There are times in Excel when we may want to display or use the file name of the current workbook, or maybe the name of a specific worksheet. Whilst there are a variety of options none of them are particularly obvious. This post will consider some of the possible options:
- Header/Footer section
- CELL Function
- VBA User-Defined Function
- Using the Quick Access Toolbar
The Header/Footer section
When I first started using Excel, I think it was Excel 97, the Header and Footer sections were much more prominent feature than they are in more recent versions (or maybe it’s just that we print fewer documents these days). The Header and Footer sections are areas at the top and bottom of an Excel document which exist only when printed, they are often used for page numbing or section names.
How often do you lose workbooks? Perhaps you have a print out from a workbook in front of you, but you just cannot find the original file. You can use the Header/Footer sections to print the file path, file name and sheet name onto the document.
Click: Page Layout -> Page Setup -> [Expand Setting Button]
The Page Setup window will open. Click on the Header/Footer tab, then select either Custom Header or Custom Footer.
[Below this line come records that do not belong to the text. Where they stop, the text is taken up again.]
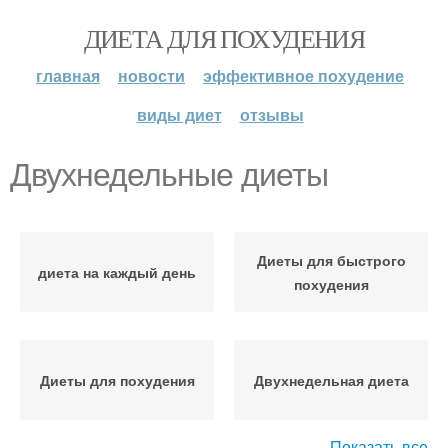
ДИЕТА ДЛЯ ПОХУДЕНИЯ
главная
новости
эффективное похудение
виды диет
отзывы
Двухнедельные диеты
Диеты для быстрого
диета на каждый день
похудения
Диеты для похудения
Двухнедельная диета
Показать все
Within the Header or Footer window there are 3 buttons which you can use to add file information.
- Insert File Path
- Insert File Name
- Insert Sheet Name
Select a section and click these icons. The code for that icon is then displayed in the selected section.
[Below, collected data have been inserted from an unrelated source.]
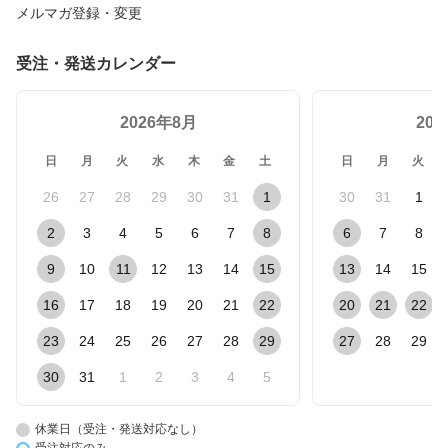
メルマガ登録・変更
受注・発送カレンダー
2026年8月
20
日
月
火
水
木
金
土
日
月
火
26
27
28
29
30
31
1
30
31
1
2
3
4
5
6
7
8
6
7
8
9
10
11
12
13
14
15
13
14
15
16
17
18
19
20
21
22
20
21
22
23
24
25
26
27
28
29
27
28
29
30
31
1
2
3
4
5
休業日（受注・発送対応なし）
Once finished, click OK. Then click OK again to close the Page Setup window.
When you next print the document, it will display the file path, file name and sheet name.
The Header/Footer section is great and all, but what if you want to use it in a formula? or in dynamic named range? or display it on the worksheet? In this circumstance, we can use the CELL Function.
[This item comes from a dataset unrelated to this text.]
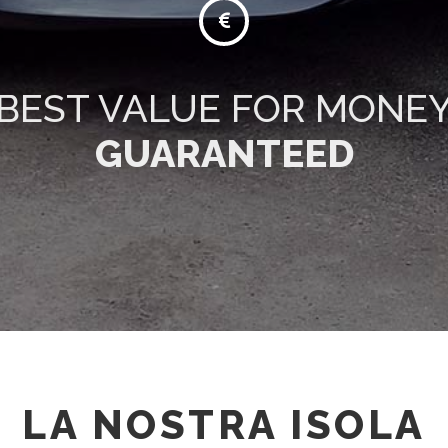
BEST VALUE FOR MONE
GUARANTEED
LA NOSTRA ISOLA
The CELL function has just two arguments:
- Info_Type: A text string indicating the type of information you want to return
- Reference (optional): The Cell reference about which you want the information. If the reference is omitted it will use the last changed cell as it’s default.
Select a cell and start typing the CELL function. The options for the Info_Type will appear
For our current purposes select filename, then finish the function as shown below.
Now you can use the SEARCH, LEN, MID, RIGHT and LEFT functions to strip out the information you need.
There is a big caveat with the CELL function: it’s a volatile function, so it can cause calculations to be slow. Check out my post on volatile functions if you’re not sure what they are.
VBA User-Defined Function
If you want to avoid volatile functions, this is where VBA can come in useful. We can create our own functions which are non-volatile.
Open the VB Editor (Press Alt + F11). Then click Insert -> Module.
Enter the code below into the new Module. Return back to Excel and save the file as a Macro-Enabled Workbook.
File path & file name:
Function FullFileName(rng As Range) As String FullFileName = rng.Parent.Parent.FullName End Function
File path only:
Function FilePath(rng As Range) As String FilePath = rng.Parent.Parent.Path End Function
Function SheetName(rng As Range) As String SheetName = rng.Parent.Name End Function
The screenshot below shows the result of using each User Defined Function in Excel.
Using the Quick Access Toolbar
Maybe you do not need something to be in the workbook itself, but rather you just need to know the file path to copy into an e-mail. We can easily add this information to the Quick Access Toolbar (QAT). This will make the file name easily available for whenever we need it.
Click: File -> Options > Quick Access Toolbar
In the Choose commands from drop-down select All Commands, then scroll down to Document Location. Click the Add button to move it into your QAT.
Click OK to close the window. The file path and file name are now easily accessible to copy.